O vulto de uma ponte estendia-se fantasmagórica sobre o rio que ele muito bem conhecia. Brincara muitas vezes nas suas margens, quando criança. Sabia dos seus segredos e da sua misteriosa atração que o chamava tetricamente, no entanto, apesar do pavor, não tinha como resistir.

Resoluta, pegou a bolsa, passou os dedos pelo cabelo e saiu porta afora. O toc-toc do salto do sapato nas pedras do calçamento quebrava o silencio da noite que chegava sombria e misteriosa. Estava frio e uma névoa ocultava a lua cheia, deixando passar apenas uma fraca luz, na sinuosa rua deserta. Enquanto o barulho ia ficando mais distante, seu vulto se perdia na penumbra.

Depois de algum tempo, a brisa foi-se dissipando e a estrutura da ponte crescendo gradativamente parecia um imenso monstro adormecido. Soraya (Júlio ficara em casa para sempre!) parou próximo à ponte e olhou-a intensamente. Depois, voltou-se para a direita e para a esquerda lentamente. Observou cada detalhe como faz um artista examinando sua obra. Tirou o relógio do braço, olhou as horas e em seguida jogou-o num canteiro próximo a uma coluna de concreto.

Em seguida, lentamente, subiu a encosta até atingir a parte superior da estrutura metálica. Novamente lembrou-se de que, quando criança, costumava ficar no meio da ponte observando a correnteza levar galhos arrastados das margens após chuvas torrenciais nas cabeceiras do rio.

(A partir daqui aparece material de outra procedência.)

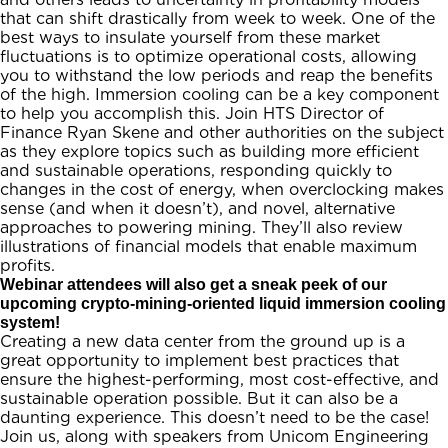
that can shift drastically from week to week. One of the
best ways to insulate yourself from these market
fluctuations is to optimize operational costs, allowing
you to withstand the low periods and reap the benefits
of the high. Immersion cooling can be a key component
to help you accomplish this. Join HTS Director of
Finance Ryan Skene and other authorities on the subject
as they explore topics such as building more efficient
and sustainable operations, responding quickly to
changes in the cost of energy, when overclocking makes
sense (and when it doesn’t), and novel, alternative
approaches to powering mining. They’ll also review
illustrations of financial models that enable maximum
profits.
Webinar attendees will also get a sneak peek of our
upcoming crypto-mining-oriented liquid immersion cooling
system!
Creating a new data center from the ground up is a
great opportunity to implement best practices that
ensure the highest-performing, most cost-effective, and
sustainable operation possible. But it can also be a
daunting experience. This doesn’t need to be the case!
Join us, along with speakers from Unicom Engineering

Postou-se no mesmo lugar de antanho.

Viu que alguém se aproximava, mas não deu atenção. Seu olhar estava fixo nas águas barrentas que corriam lá embaixo.

- Oi, queridinha, que surpresa!

Voltou-se de repente, ao ouvir aquela voz. Era conhecida. Viu, à sua frente, uma figura que sempre encontrava na frente do Cine Rex. Era lá onde procurava afogar suas frustrações ao ser preterida nas entrevistas de emprego. Depois dos desabafos, via que todas carregavam os mesmo problemas.

- Oi, Sandra.

- O que você está fazendo aqui? Pode chover a qualquer momento.

A lua estava escondida por uma escura nuvem. Realmente, podia chover de imediato.

Abrindo a bolsa, Soraya tirou um batom vermelho, retocou a pintura dos lábios, depois colocou um pó nas faces e por último usou uma escova para baixar os cabelos que o vento deixara revoltos. Por fim, fechou a bolsa e a entregou para Sandra, que, sem entender o que estava acontecendo, presenciou o vôo solene de uma mariposa na penumbra da noite sobre o Parnaíba.